Mercer und McClure eilten voraus, während sich Hyams nicht von ihrem Platz rührte, sondern ihnen nur mit finsterem Gesicht nachblickte. »Begleiten Sie uns nicht, meine Liebe?«, fragte Mercer.
»Ich habe zu tun«, antwortete Hyams knapp und mit einer erklärenden Geste auf den überladenen Tisch. »Doktor Graves wollte die Übersetzung bis heute Abend fertig haben.«
»Er wird Ihnen gewiss nicht den Kopf ab...«, begann Mercer, sprach den Satz aber dann nicht zu Ende, sondern beließ es bei einem angedeuteten Achselzucken und einem leisen Seufzen, bevor er sich wieder umwandte und seinen Weg fortsetzte. Schweigend öffnete er die Lattentür - Mogens fiel auf, dass sie nicht einmal ein Schloss hatte -, trat hindurch und wartete, bis Mogens und McClure ihm gefolgt waren.

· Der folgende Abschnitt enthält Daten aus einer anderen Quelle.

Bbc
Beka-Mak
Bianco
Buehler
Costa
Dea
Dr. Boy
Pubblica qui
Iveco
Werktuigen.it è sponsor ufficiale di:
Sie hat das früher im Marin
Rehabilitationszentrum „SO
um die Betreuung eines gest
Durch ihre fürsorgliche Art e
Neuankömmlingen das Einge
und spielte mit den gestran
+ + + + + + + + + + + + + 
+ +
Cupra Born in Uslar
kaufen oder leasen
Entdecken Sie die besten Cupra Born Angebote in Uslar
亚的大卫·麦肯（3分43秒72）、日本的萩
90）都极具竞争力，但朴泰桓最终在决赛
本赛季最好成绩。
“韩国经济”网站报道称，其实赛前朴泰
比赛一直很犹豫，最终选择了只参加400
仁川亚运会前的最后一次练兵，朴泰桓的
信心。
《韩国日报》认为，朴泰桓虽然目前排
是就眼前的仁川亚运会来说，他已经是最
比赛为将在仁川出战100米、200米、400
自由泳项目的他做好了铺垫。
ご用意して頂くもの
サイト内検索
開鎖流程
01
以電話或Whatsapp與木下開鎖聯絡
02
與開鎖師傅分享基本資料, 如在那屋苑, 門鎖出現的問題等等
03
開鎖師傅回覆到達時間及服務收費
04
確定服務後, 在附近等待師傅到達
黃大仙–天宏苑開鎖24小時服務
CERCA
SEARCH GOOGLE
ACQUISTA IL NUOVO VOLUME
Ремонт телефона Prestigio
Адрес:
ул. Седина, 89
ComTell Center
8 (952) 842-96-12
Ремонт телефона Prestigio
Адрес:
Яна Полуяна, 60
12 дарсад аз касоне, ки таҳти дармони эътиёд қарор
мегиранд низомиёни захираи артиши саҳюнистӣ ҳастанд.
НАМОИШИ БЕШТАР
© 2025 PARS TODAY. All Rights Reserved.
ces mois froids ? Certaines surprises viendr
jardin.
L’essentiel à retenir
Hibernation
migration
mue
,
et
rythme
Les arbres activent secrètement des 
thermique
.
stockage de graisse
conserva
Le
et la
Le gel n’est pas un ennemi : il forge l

»Nehmen Sie es ihr nicht übel«, sagte McClure. »Suzan ist im Grunde ganz umgänglich. Sie macht im Moment nur eine... schwierige Zeit durch.«
Mogens hatte das sichere Gefühl, dass er eigentlich etwas ganz anderes hatte sagen wollen, aber er zuckte nur mit den Schultern und wandte sich um, um seine Umgebung in genaueren Augenschein zu nehmen. Auch dieser Stollen wurde elektrisch beleuchtet; wenn auch nicht annähernd so grell wie die große Höhle, durch die sie gerade gekommen waren.